Page layout parsing data:
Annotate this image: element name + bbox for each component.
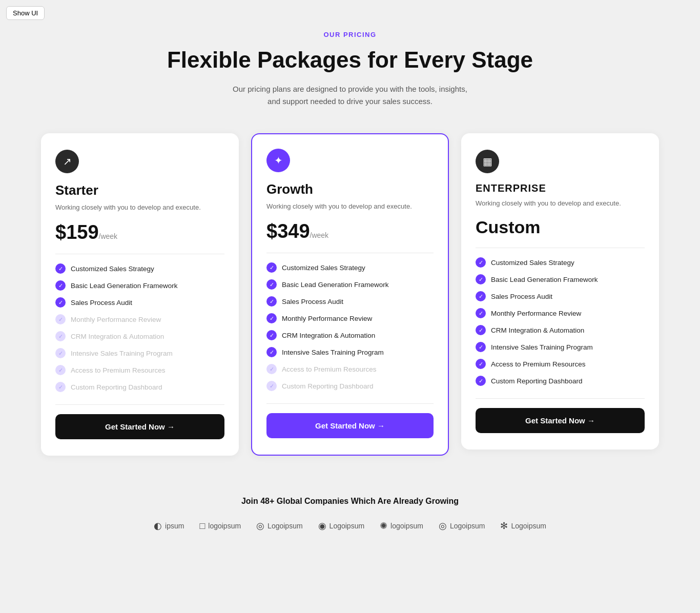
- plan-icon: ↗: [55, 150, 79, 173]
- pricing-card-starter: ↗ Starter Working closely with you to de…: [41, 133, 239, 456]
- show-ui-button[interactable]: Show UI: [6, 6, 45, 20]
- divider: [476, 248, 645, 248]
- feature-text: Customized Sales Strategy: [282, 264, 365, 272]
- plan-price-period: /week: [310, 231, 329, 239]
- feature-text: Basic Lead Generation Framework: [71, 282, 178, 290]
- check-icon: ✓: [55, 297, 66, 308]
- feature-text: Access to Premium Resources: [71, 366, 166, 374]
- logo-item: ✻ Logoipsum: [500, 520, 546, 532]
- logo-item: ✺ logoipsum: [380, 520, 423, 532]
- plan-desc: Working closely with you to develop and …: [266, 201, 434, 212]
- section-subtitle: Our pricing plans are designed to provid…: [227, 83, 473, 108]
- feature-text: Custom Reporting Dashboard: [491, 377, 583, 385]
- plan-price: $159: [55, 221, 99, 243]
- feature-text: Sales Process Audit: [71, 299, 132, 306]
- feature-text: Intensive Sales Training Program: [71, 350, 173, 357]
- divider: [266, 253, 434, 253]
- logo-name: logoipsum: [390, 522, 423, 530]
- check-icon: ✓: [55, 314, 66, 324]
- logos-row: ◐ ipsum □ logoipsum ◎ Logoipsum ◉ Logoip…: [41, 520, 659, 532]
- features-list: ✓ Customized Sales Strategy ✓ Basic Lead…: [55, 263, 224, 392]
- check-icon: ✓: [266, 381, 277, 391]
- divider: [55, 254, 224, 254]
- check-icon: ✓: [55, 382, 66, 392]
- feature-item: ✓ Custom Reporting Dashboard: [266, 381, 434, 391]
- logo-item: ◎ Logoipsum: [256, 520, 303, 532]
- price-row: $159/week: [55, 221, 224, 243]
- feature-text: Custom Reporting Dashboard: [71, 383, 162, 391]
- check-icon: ✓: [266, 313, 277, 323]
- companies-section: Join 48+ Global Companies Which Are Alre…: [41, 486, 659, 532]
- plan-price-period: /week: [99, 232, 118, 240]
- logo-icon: ◎: [256, 520, 264, 532]
- check-icon: ✓: [476, 325, 486, 335]
- feature-text: Sales Process Audit: [282, 298, 343, 305]
- feature-item: ✓ Custom Reporting Dashboard: [476, 376, 645, 386]
- feature-text: Monthly Performance Review: [71, 316, 161, 323]
- check-icon: ✓: [476, 257, 486, 268]
- plan-icon: ✦: [266, 149, 290, 172]
- feature-item: ✓ Monthly Performance Review: [266, 313, 434, 323]
- check-icon: ✓: [266, 364, 277, 374]
- check-icon: ✓: [55, 331, 66, 341]
- feature-item: ✓ Intensive Sales Training Program: [55, 348, 224, 358]
- feature-text: Access to Premium Resources: [282, 365, 377, 373]
- check-icon: ✓: [476, 342, 486, 352]
- logo-icon: ◎: [439, 520, 447, 532]
- features-list: ✓ Customized Sales Strategy ✓ Basic Lead…: [476, 257, 645, 386]
- plan-name: ENTERPRISE: [476, 182, 645, 194]
- feature-item: ✓ Intensive Sales Training Program: [476, 342, 645, 352]
- logo-item: □ logoipsum: [199, 521, 241, 532]
- feature-text: CRM Integration & Automation: [491, 326, 584, 334]
- page-wrapper: OUR PRICING Flexible Packages for Every …: [0, 0, 700, 562]
- feature-item: ✓ Customized Sales Strategy: [266, 262, 434, 273]
- logo-icon: □: [199, 521, 205, 532]
- check-icon: ✓: [55, 365, 66, 375]
- feature-text: CRM Integration & Automation: [282, 332, 375, 339]
- cta-button-growth[interactable]: Get Started Now →: [266, 413, 434, 438]
- feature-item: ✓ Access to Premium Resources: [266, 364, 434, 374]
- feature-text: Basic Lead Generation Framework: [491, 276, 598, 283]
- plan-name: Starter: [55, 182, 224, 198]
- feature-item: ✓ CRM Integration & Automation: [266, 330, 434, 340]
- feature-item: ✓ Monthly Performance Review: [476, 308, 645, 318]
- cta-button-starter[interactable]: Get Started Now →: [55, 414, 224, 439]
- check-icon: ✓: [266, 279, 277, 290]
- divider-bottom: [266, 403, 434, 404]
- feature-text: Access to Premium Resources: [491, 360, 586, 368]
- plan-name: Growth: [266, 181, 434, 197]
- pricing-card-enterprise: ▦ ENTERPRISE Working closely with you to…: [461, 133, 659, 450]
- logo-name: Logoipsum: [330, 522, 365, 530]
- check-icon: ✓: [55, 263, 66, 274]
- check-icon: ✓: [476, 308, 486, 318]
- feature-item: ✓ CRM Integration & Automation: [55, 331, 224, 341]
- cta-button-enterprise[interactable]: Get Started Now →: [476, 408, 645, 433]
- feature-item: ✓ Access to Premium Resources: [55, 365, 224, 375]
- feature-item: ✓ CRM Integration & Automation: [476, 325, 645, 335]
- feature-item: ✓ Access to Premium Resources: [476, 359, 645, 369]
- divider-bottom: [55, 404, 224, 405]
- logo-item: ◎ Logoipsum: [439, 520, 485, 532]
- logo-name: ipsum: [165, 522, 184, 530]
- feature-item: ✓ Monthly Performance Review: [55, 314, 224, 324]
- price-row: $349/week: [266, 220, 434, 242]
- check-icon: ✓: [476, 376, 486, 386]
- features-list: ✓ Customized Sales Strategy ✓ Basic Lead…: [266, 262, 434, 391]
- check-icon: ✓: [476, 274, 486, 284]
- feature-text: Monthly Performance Review: [491, 310, 581, 317]
- logo-name: Logoipsum: [267, 522, 303, 530]
- companies-title: Join 48+ Global Companies Which Are Alre…: [41, 497, 659, 506]
- logo-item: ◐ ipsum: [154, 520, 184, 532]
- plan-price: Custom: [476, 217, 645, 237]
- check-icon: ✓: [476, 291, 486, 301]
- feature-text: Intensive Sales Training Program: [491, 343, 593, 351]
- feature-item: ✓ Intensive Sales Training Program: [266, 347, 434, 357]
- check-icon: ✓: [476, 359, 486, 369]
- plan-icon: ▦: [476, 150, 499, 173]
- pricing-grid: ↗ Starter Working closely with you to de…: [41, 133, 659, 456]
- feature-text: Monthly Performance Review: [282, 315, 372, 322]
- check-icon: ✓: [266, 262, 277, 273]
- feature-text: Customized Sales Strategy: [71, 265, 154, 273]
- pricing-card-growth: ✦ Growth Working closely with you to dev…: [251, 133, 449, 456]
- feature-item: ✓ Basic Lead Generation Framework: [266, 279, 434, 290]
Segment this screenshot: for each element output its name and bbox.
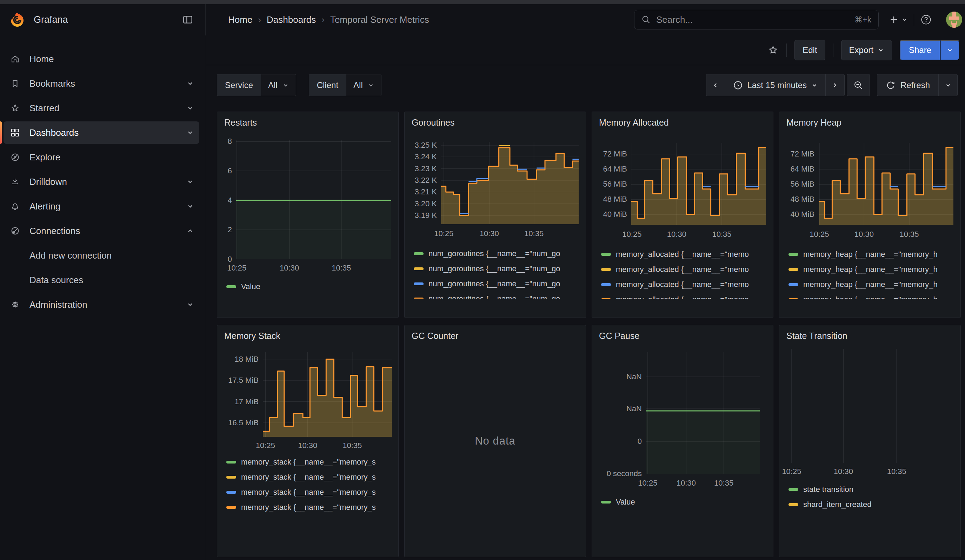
client-variable[interactable]: Client All: [309, 74, 381, 96]
chevron-down-icon[interactable]: [187, 203, 194, 210]
edit-button[interactable]: Edit: [795, 40, 825, 60]
legend: num_goroutines {__name__="num_gonum_goro…: [414, 246, 582, 299]
sidebar-item-drilldown[interactable]: Drilldown: [3, 171, 199, 193]
breadcrumb-home[interactable]: Home: [228, 15, 252, 25]
compass-icon: [10, 152, 20, 162]
time-shift-back-button[interactable]: [706, 74, 725, 96]
legend: memory_stack {__name__="memory_smemory_s…: [226, 454, 395, 515]
legend-item[interactable]: memory_heap {__name__="memory_h: [788, 292, 957, 299]
chevron-up-icon[interactable]: [187, 227, 194, 234]
chart-gc-pause[interactable]: [646, 352, 760, 474]
legend-item[interactable]: memory_heap {__name__="memory_h: [788, 277, 957, 292]
bookmark-icon: [10, 78, 20, 89]
time-shift-forward-button[interactable]: [825, 74, 845, 96]
legend-item[interactable]: num_goroutines {__name__="num_go: [414, 276, 582, 291]
legend-item[interactable]: memory_heap {__name__="memory_h: [788, 262, 957, 277]
legend-item[interactable]: Value: [601, 495, 770, 509]
chart-restarts[interactable]: [236, 140, 391, 259]
sidebar-item-dashboards[interactable]: Dashboards: [3, 121, 199, 144]
grafana-logo-icon[interactable]: [9, 11, 25, 28]
chart-memory-stack[interactable]: [263, 352, 392, 437]
export-button[interactable]: Export: [841, 40, 892, 60]
chevron-down-icon[interactable]: [187, 129, 194, 136]
y-tick-label: 6: [217, 166, 232, 176]
legend-item[interactable]: memory_stack {__name__="memory_s: [226, 500, 395, 515]
legend-item[interactable]: Value: [226, 279, 395, 294]
legend-item[interactable]: num_goroutines {__name__="num_go: [414, 261, 582, 276]
panel-title[interactable]: Restarts: [224, 118, 257, 128]
sidebar-item-connections[interactable]: Connections: [3, 220, 199, 242]
sidebar-item-explore[interactable]: Explore: [3, 146, 199, 168]
legend-label: memory_allocated {__name__="memo: [616, 295, 749, 300]
refresh-button[interactable]: Refresh: [877, 74, 939, 96]
chevron-down-icon[interactable]: [187, 178, 194, 185]
favorite-star-icon[interactable]: [767, 44, 779, 56]
y-tick-label: 18 MiB: [217, 354, 258, 364]
sidebar-toggle-icon[interactable]: [182, 14, 194, 26]
legend-item[interactable]: memory_stack {__name__="memory_s: [226, 469, 395, 485]
legend-item[interactable]: memory_allocated {__name__="memo: [601, 277, 770, 292]
chart-state-transition[interactable]: [787, 349, 955, 463]
legend-item[interactable]: memory_allocated {__name__="memo: [601, 292, 770, 299]
chart-goroutines[interactable]: [441, 142, 579, 224]
sidebar-item-data-sources[interactable]: Data sources: [3, 269, 199, 291]
chevron-down-icon[interactable]: [187, 301, 194, 308]
add-new-button[interactable]: [888, 15, 908, 25]
time-range-picker[interactable]: Last 15 minutes: [725, 74, 826, 96]
sidebar-item-administration[interactable]: Administration: [3, 293, 199, 316]
chart-memory-allocated[interactable]: [631, 143, 766, 225]
panel-title[interactable]: GC Pause: [599, 331, 640, 341]
legend-color-dash: [226, 506, 236, 509]
chart-memory-heap[interactable]: [819, 143, 954, 225]
legend-item[interactable]: num_goroutines {__name__="num_go: [414, 291, 582, 299]
refresh-interval-button[interactable]: [938, 74, 958, 96]
search-input[interactable]: [656, 14, 850, 26]
legend-item[interactable]: memory_heap {__name__="memory_h: [788, 247, 957, 262]
chevron-down-icon[interactable]: [187, 80, 194, 87]
legend-label: memory_allocated {__name__="memo: [616, 280, 749, 289]
legend: Value: [226, 279, 395, 294]
service-variable[interactable]: Service All: [217, 74, 296, 96]
chevron-down-icon: [283, 82, 289, 88]
avatar[interactable]: [946, 11, 962, 28]
sidebar-item-bookmarks[interactable]: Bookmarks: [3, 72, 199, 95]
legend-label: memory_stack {__name__="memory_s: [241, 457, 376, 467]
share-button[interactable]: Share: [900, 40, 940, 60]
y-tick-label: 72 MiB: [779, 149, 815, 159]
breadcrumb-dashboards[interactable]: Dashboards: [267, 15, 316, 25]
x-tick-label: 10:30: [819, 467, 868, 476]
sidebar-item-home[interactable]: Home: [3, 48, 199, 70]
legend-item[interactable]: memory_allocated {__name__="memo: [601, 262, 770, 277]
service-label: Service: [217, 74, 261, 96]
panel-title[interactable]: Memory Allocated: [599, 118, 669, 128]
legend-item[interactable]: state transition: [788, 482, 957, 497]
panel-title[interactable]: State Transition: [787, 331, 847, 341]
no-data-message: No data: [405, 325, 586, 557]
search-shortcut: ⌘+k: [854, 15, 871, 24]
service-value-dropdown[interactable]: All: [261, 74, 296, 96]
sidebar-item-starred[interactable]: Starred: [3, 97, 199, 119]
sidebar-item-alerting[interactable]: Alerting: [3, 195, 199, 217]
legend-color-dash: [414, 282, 424, 285]
legend-color-dash: [788, 488, 798, 491]
legend-item[interactable]: shard_item_created: [788, 497, 957, 512]
sidebar-item-add-new-connection[interactable]: Add new connection: [3, 244, 199, 267]
panel-title[interactable]: Goroutines: [412, 118, 455, 128]
search-box[interactable]: ⌘+k: [634, 10, 879, 29]
dashboard-actions-bar: Edit Export Share: [206, 35, 965, 65]
x-tick-label: 10:35: [317, 263, 366, 273]
legend-item[interactable]: memory_allocated {__name__="memo: [601, 247, 770, 262]
panel-title[interactable]: Memory Heap: [787, 118, 841, 128]
share-menu-button[interactable]: [940, 40, 959, 60]
panel-memory-stack: Memory Stack18 MiB17.5 MiB17 MiB16.5 MiB…: [217, 325, 399, 557]
x-tick-label: 10:30: [652, 230, 701, 239]
legend-item[interactable]: memory_stack {__name__="memory_s: [226, 485, 395, 500]
legend-item[interactable]: memory_stack {__name__="memory_s: [226, 454, 395, 469]
legend-item[interactable]: num_goroutines {__name__="num_go: [414, 246, 582, 261]
client-value-dropdown[interactable]: All: [346, 74, 381, 96]
panel-title[interactable]: Memory Stack: [224, 331, 280, 341]
chevron-down-icon[interactable]: [187, 104, 194, 112]
help-icon[interactable]: [921, 14, 932, 25]
zoom-out-button[interactable]: [847, 74, 870, 96]
y-tick-label: 4: [217, 196, 232, 205]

**Task directions**
The lines to return are those in the records above that hold the word "refresh".

**Result**
refresh-button[interactable]: Refresh: [877, 74, 939, 96]
refresh-interval-button[interactable]: [938, 74, 958, 96]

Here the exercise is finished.